It was not only oil companies that were cited as debtors. The Task Force discovered that the NNPC had been used to pay several bills on behalf of the Federal Government, and on its instruction, gave loans to government agencies and a foreign government. For instance, it gave loans of N798.6 million to the Bureau of Public Enterprises, BPE, and a loan of N700.5 million to Sao Tome and Principe, a foreign country. The report said the NNPC bought a presidential chopper at a cost of N2.2230 billion for government and paid bills on behalf of the Federal Government, which included N2.42 billion to Royal Swaziland Sugar Company; Federal Ministry of Science – N11.466 billion; Federal Ministry of Science Technology – N4.185 billion; Federal Ministry of Technology Wind Energy – N128.9 million; Storage Cost on illegal bunkering – N563.9 million; Nigerian Content Development Monitoring Board – N673 million and on behalf of Presidential Implementation Committee on Maritime Safety and Security – N19.87 billion.

It also paid for sponsorship of the World Cup to the tune of N866.2 million, and also more than N250 million in legal expenses for the Ministry of Petroleum while other expenses amounted N521 million.  

But the management of the NNPC did not agree with the report, insisting that some of the Task Force’s findings and recommendations were inaccurate and that its decisions were based on conjectures. In a rejoinder, the corporation said the disclaimer made by the committee clearly showed that the report could not be relied upon because it impinges significantly on the accuracy and reliability of its conclusions and recommendation.

On the alleged $5 billion discrepancy in the sale of crude oil, the NNPC argued that: “The value of any crude oil cargo is determined by the pricing publications, pricing window, loading date, type or grade and quantity loaded.” And because Nigeria exports 26 grades of crude oil at different times, there is a likelihood of varying quantities, different quality and different published prices. Therefore, the corporation argued that it was erroneous and misleading for the Task Force to base its conclusions on average price figures.

In addition, it argued that it was wrong for the Task Force to conclude that the nation had the potential of losing about $86.6 billion in the next 10 years. It said: “NNPC always uses the applicable exchange rate advised by the CBN in computing funds to be remitted to the Federation Account. These figures are always reconciled with and confirmed by the CBN and thus there can be no variance or under payment by the NNPC into the Federation Account.” The corporation, therefore, said that the adoption of a simple averaging technique by the Task Force to determine the difference in revenue accruable to the Federation Account from crude oil sales was fatally flawed and that a more “appropriate method should have been a weighted-average of volume, price and exchange rate.”

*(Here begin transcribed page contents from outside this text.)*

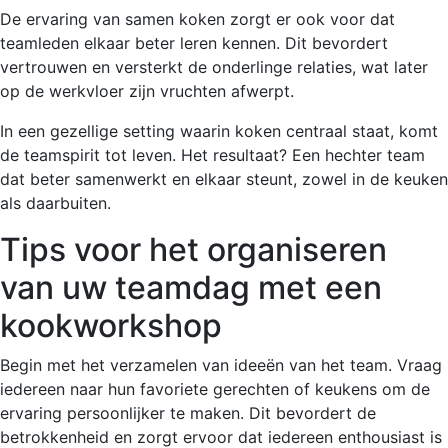
De ervaring van samen koken zorgt er ook voor dat
teamleden elkaar beter leren kennen. Dit bevordert
vertrouwen en versterkt de onderlinge relaties, wat later
op de werkvloer zijn vruchten afwerpt.
In een gezellige setting waarin koken centraal staat, komt
de teamspirit tot leven. Het resultaat? Een hechter team
dat beter samenwerkt en elkaar steunt, zowel in de keuken
als daarbuiten.
Tips voor het organiseren
van uw teamdag met een
kookworkshop
Begin met het verzamelen van ideeën van het team. Vraag
iedereen naar hun favoriete gerechten of keukens om de
ervaring persoonlijker te maken. Dit bevordert de
betrokkenheid en zorgt ervoor dat iedereen enthousiast is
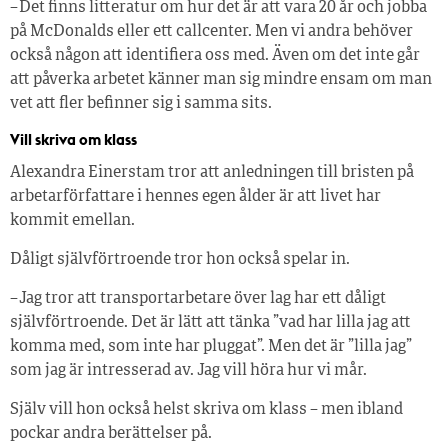
– Det finns litteratur om hur det är att vara 20 år och jobba
på McDonalds eller ett callcenter. Men vi andra behöver
också någon att identifiera oss med. Även om det inte går
att påverka arbetet känner man sig mindre ensam om man
vet att fler befinner sig i samma sits.
Vill skriva om klass
Alexandra Einerstam tror att anledningen till bristen på
arbetarförfattare i hennes egen ålder är att livet har
kommit emellan.
Dåligt självförtroende tror hon också spelar in.
– Jag tror att transportarbetare över lag har ett dåligt
självförtroende. Det är lätt att tänka ”vad har lilla jag att
komma med, som inte har pluggat”. Men det är ”lilla jag”
som jag är intresserad av. Jag vill höra hur vi mår.
Själv vill hon också helst skriva om klass – men ibland
pockar andra berättelser på.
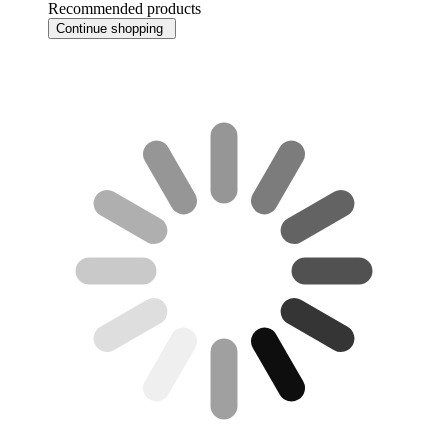
Recommended products
Continue shopping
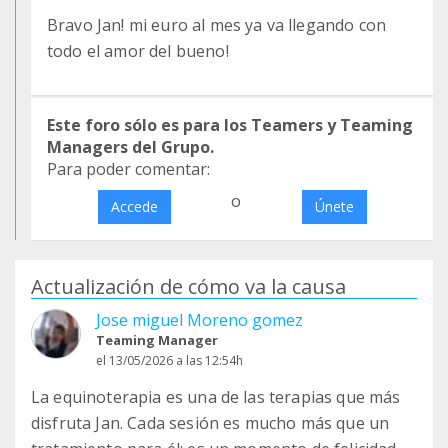
Bravo Jan! mi euro al mes ya va llegando con
todo el amor del bueno!
Este foro sólo es para los Teamers y Teaming
Managers del Grupo.
Para poder comentar:
o
Accede
Únete
Actualización de cómo va la causa
Jose miguel Moreno gomez
Teaming Manager
el 13/05/2026 a las 12:54h
La equinoterapia es una de las terapias que más
disfruta Jan. Cada sesión es mucho más que un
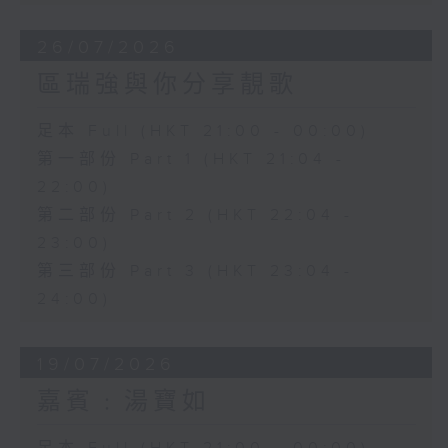
26/07/2026
區瑞強與你分享靚歌
足本 Full (HKT 21:00 - 00:00)
第一部份 Part 1 (HKT 21:04 -
22:00)
第二部份 Part 2 (HKT 22:04 -
23:00)
第三部份 Part 3 (HKT 23:04 -
24:00)
19/07/2026
嘉賓﹕湯寶如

The corporation expressed regret that the Task Force, saddled with such an investigative responsibility could not take the pains to ascertain the correct process for determining NNPC subsidy payments. It argued that the disbursement of subsidy payments and Joint Venture cash calls from the Federation Account was provided for under the Appropriation Act. According to the NNPC, the standard practice is that subsidy payments due to the corporation are not based on cash remittances, but by way of credit notes to the NNPC against domestic crude oil purchases by the NNPC. The corporation said the values of the subsidy payment certificates issued to the NNPC by the PPPRA were often deducted from the cost of domestic crude oil purchases by the NNPC. Thus, it said it was within the NNPC’s rights to claim the credits due to it for the said subsidy payments which were still outstanding to the tune of N752.77 billion.

The NNPC management also kicked against the report on the basis that it contained some unverified facts and data. “We, therefore, question the basis of the decision of the Task Force to ignore these information and data which would have ably assisted it in arriving at verifiable conclusions and recommendations without misleading the public as the report clearly did.”

But Olisa Agbakoba, SAN, and a member of the committee told the Realnews in a telephone interview that there was nothing wrong with the report. He said it was unfortunate that many Nigerians who did not know why the committee was set up, were trying to distract the government from implementing the recommendations of the Task Force. “One of the main reasons why government set up the task force was to block all loopholes where the oil revenues are being siphoned. The committee was to look at ways of doing things differently in terms of revenue generation. Nigeria was losing a lot of revenue because the NNPC was not directly in charge of selling crude oil.

“Most of the revenue from crude oil sale was not coming to the government and the committee was able to look at the problem and proffer solutions. Nigeria would gain a lot from the report if the government could implement the recommendations. Whatever were the individual differences between Nuhu Ribadu and Orosanye, had nothing to do with the job of the committee,” Agbakoba said.

Indeed, despite the loopholes, the Task Force made some recommendations which will help the Nigerian oil industry. It asked the government to set up an independent process to review the use of traders and NNPC’s system for selling crude oil in order to achieve probity.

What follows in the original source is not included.